Platelet Mechanism Description
The erosion-heated surface, 5 to 15 m thick, consists of platelets at various stages of generation as the result of large plastic strain deformation. Beneath the platelet zone is a work-hardened zone that developed during the early stages of the erosion exposure. This zone lies beneath the heated surface region and strain hardens as a function of the strain-hardening coefficient of the target metal. Beneath the cold-worked zone is base metal at its initial condition. It is proposed that the following sequence occurs in the erosion process. Initially, platelets are formed without loss of material. Adiabatic shear heating of the immediate surface region begins to occur. Beneath the immediate surface region, the mass of target material forms a work-hardened zone because the kinetic energy of the impacting particles is enough to result in considerably greater force being imparted to the metal than that required to generate platelets at the surface.
When the surface has been completely converted to platelets and craters and the work-hardened zone has reached its stable hardness and thickness, steady state erosion begins. The higher steady-state erosion rate compared to the initial rates is due to the subsurface cold-worked zone acting as an anvil to increase the efficiency of the hammerlike impacting particles, to extrude/forge platelets in the now fully heated and most deformable surface region. When the anvil is fully in place and the platelets are fully formed and heated, maximum, steady-state, material removal rates will occur.

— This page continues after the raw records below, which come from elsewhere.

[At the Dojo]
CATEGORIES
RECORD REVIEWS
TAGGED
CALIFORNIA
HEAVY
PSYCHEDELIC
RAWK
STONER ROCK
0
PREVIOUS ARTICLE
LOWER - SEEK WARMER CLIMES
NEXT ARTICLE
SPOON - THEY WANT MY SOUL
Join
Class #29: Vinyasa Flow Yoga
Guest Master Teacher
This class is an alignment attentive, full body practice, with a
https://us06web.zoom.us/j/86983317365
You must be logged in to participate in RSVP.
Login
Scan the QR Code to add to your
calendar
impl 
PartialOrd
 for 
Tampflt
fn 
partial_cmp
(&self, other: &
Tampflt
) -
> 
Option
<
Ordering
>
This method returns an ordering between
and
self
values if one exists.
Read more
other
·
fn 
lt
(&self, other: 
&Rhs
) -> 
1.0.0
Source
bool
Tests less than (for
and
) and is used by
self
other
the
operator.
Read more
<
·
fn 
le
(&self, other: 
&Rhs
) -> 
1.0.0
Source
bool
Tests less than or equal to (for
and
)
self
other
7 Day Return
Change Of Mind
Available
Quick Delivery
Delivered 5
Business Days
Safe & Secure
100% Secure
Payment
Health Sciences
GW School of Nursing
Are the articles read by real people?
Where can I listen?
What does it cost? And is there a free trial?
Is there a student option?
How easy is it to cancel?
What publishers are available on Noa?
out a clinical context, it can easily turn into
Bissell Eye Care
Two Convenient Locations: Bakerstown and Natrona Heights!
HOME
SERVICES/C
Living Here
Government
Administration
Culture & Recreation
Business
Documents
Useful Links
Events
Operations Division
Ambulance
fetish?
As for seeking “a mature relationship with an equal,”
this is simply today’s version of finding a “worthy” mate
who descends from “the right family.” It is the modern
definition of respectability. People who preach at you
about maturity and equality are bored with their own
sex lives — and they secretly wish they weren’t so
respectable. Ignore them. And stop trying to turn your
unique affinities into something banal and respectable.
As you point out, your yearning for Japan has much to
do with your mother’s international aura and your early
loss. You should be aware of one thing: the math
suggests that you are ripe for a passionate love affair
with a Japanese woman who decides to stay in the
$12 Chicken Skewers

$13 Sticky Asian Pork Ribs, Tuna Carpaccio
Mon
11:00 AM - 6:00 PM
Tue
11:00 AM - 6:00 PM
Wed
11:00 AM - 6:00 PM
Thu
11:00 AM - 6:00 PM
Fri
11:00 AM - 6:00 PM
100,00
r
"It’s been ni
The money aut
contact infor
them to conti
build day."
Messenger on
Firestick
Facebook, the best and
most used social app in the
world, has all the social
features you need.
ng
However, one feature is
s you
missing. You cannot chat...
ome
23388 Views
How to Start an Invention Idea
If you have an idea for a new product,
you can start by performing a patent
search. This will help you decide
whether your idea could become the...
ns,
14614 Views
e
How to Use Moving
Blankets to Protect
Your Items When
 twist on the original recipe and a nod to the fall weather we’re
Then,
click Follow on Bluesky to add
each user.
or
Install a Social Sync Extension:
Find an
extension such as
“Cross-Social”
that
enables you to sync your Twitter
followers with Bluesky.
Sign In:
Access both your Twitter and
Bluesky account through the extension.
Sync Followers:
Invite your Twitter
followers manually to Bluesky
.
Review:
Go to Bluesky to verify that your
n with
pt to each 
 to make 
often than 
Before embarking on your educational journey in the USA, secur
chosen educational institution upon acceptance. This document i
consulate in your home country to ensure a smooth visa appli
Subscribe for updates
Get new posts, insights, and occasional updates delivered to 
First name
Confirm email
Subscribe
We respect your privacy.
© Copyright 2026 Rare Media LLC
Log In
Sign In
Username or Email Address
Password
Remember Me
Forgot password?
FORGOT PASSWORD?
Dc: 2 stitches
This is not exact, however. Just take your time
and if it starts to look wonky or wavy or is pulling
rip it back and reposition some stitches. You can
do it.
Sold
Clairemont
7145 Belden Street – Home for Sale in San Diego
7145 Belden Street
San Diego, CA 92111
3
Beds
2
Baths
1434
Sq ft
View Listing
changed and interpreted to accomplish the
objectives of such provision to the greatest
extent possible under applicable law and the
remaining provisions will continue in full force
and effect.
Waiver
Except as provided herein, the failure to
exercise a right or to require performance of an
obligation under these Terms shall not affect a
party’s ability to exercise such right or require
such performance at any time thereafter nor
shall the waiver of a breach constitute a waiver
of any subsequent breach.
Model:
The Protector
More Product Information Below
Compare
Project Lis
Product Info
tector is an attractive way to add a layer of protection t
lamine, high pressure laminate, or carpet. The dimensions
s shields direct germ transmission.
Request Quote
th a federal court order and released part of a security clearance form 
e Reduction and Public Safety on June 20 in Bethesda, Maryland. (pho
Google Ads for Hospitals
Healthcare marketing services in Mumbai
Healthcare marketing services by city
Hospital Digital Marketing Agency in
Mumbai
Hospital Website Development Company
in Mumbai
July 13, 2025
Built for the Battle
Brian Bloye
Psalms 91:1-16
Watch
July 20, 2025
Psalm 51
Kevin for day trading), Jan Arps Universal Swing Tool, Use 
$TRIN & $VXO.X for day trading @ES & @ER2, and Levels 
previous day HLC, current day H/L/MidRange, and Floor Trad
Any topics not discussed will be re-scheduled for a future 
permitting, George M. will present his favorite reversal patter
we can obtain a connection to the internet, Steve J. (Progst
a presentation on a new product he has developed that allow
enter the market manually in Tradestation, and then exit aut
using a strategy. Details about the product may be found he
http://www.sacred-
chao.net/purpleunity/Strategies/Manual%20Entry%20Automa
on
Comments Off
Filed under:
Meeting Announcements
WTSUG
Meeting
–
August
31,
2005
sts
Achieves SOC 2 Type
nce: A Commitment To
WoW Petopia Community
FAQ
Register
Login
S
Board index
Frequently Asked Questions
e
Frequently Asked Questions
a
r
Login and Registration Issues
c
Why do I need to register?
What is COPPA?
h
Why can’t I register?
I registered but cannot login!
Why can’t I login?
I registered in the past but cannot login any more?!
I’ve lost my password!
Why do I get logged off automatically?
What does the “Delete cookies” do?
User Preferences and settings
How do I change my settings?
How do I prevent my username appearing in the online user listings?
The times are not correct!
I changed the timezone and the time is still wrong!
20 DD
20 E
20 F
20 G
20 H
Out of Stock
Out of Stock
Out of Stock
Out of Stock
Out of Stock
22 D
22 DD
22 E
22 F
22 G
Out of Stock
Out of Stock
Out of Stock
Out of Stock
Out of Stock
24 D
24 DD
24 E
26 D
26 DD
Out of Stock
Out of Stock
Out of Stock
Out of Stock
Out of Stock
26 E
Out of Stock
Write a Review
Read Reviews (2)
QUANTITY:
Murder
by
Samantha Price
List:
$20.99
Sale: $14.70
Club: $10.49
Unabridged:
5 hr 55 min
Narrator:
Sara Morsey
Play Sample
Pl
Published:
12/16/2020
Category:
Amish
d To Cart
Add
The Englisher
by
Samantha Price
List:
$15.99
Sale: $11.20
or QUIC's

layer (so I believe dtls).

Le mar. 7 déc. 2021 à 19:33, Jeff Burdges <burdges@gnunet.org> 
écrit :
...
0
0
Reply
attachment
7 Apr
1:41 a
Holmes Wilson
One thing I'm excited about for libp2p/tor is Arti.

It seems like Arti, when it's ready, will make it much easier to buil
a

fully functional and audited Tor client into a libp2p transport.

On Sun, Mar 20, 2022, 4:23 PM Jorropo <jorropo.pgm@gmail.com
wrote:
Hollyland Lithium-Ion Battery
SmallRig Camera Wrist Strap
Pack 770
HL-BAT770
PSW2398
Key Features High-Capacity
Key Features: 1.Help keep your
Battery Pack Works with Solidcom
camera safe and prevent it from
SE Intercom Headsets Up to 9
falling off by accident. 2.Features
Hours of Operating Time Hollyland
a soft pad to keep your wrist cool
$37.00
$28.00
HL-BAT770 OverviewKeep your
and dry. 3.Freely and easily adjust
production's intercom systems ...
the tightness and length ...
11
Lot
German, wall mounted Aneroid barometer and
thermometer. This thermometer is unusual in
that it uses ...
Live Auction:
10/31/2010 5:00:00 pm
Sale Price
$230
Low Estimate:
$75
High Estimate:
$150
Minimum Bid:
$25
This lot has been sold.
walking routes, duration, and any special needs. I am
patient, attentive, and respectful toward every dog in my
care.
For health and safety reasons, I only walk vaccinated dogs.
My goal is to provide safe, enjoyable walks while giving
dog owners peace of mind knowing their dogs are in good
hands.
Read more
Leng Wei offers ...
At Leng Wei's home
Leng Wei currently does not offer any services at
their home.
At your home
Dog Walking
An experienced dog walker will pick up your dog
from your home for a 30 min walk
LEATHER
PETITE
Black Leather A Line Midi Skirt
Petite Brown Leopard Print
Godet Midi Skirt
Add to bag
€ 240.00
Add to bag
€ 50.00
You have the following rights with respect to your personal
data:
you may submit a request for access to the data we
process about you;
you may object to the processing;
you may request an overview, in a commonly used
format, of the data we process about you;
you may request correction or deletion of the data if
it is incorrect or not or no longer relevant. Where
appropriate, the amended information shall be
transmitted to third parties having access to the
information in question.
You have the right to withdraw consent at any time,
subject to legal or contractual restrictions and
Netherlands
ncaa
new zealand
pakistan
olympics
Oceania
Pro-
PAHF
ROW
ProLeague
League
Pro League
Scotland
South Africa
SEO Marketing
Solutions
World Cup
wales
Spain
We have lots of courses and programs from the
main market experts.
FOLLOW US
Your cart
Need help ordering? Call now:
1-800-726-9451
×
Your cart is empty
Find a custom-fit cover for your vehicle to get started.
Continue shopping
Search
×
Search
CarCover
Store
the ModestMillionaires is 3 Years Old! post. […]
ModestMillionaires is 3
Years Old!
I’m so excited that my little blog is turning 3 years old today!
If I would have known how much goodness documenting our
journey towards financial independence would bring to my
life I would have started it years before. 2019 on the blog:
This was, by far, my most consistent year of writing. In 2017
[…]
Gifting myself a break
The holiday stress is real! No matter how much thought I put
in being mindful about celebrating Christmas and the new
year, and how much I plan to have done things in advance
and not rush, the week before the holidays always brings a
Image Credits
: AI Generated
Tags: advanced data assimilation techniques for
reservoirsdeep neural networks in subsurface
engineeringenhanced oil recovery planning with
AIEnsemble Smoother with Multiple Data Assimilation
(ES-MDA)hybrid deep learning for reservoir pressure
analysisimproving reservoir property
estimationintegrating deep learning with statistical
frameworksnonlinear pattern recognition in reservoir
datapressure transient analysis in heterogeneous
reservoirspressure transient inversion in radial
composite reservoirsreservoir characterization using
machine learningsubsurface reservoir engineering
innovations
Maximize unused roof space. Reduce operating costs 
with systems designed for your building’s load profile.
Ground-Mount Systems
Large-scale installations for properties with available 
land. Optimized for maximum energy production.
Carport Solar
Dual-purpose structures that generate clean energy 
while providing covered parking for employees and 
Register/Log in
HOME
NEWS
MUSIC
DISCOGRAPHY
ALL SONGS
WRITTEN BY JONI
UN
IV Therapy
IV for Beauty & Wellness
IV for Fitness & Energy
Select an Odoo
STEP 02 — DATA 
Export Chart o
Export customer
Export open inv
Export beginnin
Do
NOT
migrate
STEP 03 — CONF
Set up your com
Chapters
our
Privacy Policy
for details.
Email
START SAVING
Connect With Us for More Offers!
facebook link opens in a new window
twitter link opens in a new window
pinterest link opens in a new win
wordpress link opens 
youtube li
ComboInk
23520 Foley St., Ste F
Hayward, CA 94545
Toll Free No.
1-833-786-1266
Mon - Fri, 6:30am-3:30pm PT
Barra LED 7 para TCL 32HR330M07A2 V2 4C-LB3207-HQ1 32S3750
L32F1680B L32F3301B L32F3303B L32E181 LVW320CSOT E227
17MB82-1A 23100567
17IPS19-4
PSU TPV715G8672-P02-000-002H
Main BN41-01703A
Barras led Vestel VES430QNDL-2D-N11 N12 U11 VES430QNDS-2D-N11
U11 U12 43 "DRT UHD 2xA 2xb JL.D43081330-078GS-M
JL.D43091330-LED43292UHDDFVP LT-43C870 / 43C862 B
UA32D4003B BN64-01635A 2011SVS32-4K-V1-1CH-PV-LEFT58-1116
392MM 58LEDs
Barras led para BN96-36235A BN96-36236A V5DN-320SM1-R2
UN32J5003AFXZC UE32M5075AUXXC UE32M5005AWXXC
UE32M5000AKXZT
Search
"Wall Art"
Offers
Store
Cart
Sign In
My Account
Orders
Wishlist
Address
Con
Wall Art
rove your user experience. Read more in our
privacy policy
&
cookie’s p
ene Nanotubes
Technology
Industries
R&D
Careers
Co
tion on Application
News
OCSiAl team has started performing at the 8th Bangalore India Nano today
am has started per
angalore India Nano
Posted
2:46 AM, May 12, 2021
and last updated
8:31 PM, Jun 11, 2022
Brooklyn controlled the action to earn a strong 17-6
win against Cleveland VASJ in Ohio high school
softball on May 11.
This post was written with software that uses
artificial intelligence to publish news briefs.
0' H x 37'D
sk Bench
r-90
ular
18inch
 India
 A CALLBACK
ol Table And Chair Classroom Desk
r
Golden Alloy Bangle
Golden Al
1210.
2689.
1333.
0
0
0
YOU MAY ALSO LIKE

Erosion Mechanism of Brittle Scales on Metals
In most elevated-temperature erosion environments, the eroding surface is undergoing corrosion as well as erosion. The eroding surface region, therefore, is some combination of deposited erodent particles, surface scale, and base metal. To better understand the behavior of in situ formed, brittle surfaces on structural metal substrates undergoing combined erosion-corrosion, the erosion of scales formed under oxidation conditions on metal substrates has been studied.
From the investigation of the erosion behavior of relatively thick, duplex nickel oxide scale, it was determined that scales formed in situ on metals erode sequentially down through their thicknesses by a cracking and chipping mechanism rather than being knocked off the metal in pieces at the scale/metal interface. The presence of the ductile metal substrate does not appear to have a major effect on the way that the brittle scale erodes. However, the ductile substrate does have a small effect. The thinner scales can transfer more of the kinetic energy of the impacting particles to the ductile nickel and, hence, they crack and chip and then erode at lower rates than the thicker scales. As the thicker scales are removed, their rates of erosion decrease to a rate that becomes nearly the same for all scale thicknesses. In the case of the duplex nickel oxide scale, the harder, more dense, columnar grain outer scale protected the inner, softer, more porous, equiaxed scale from erosion as long as it was present.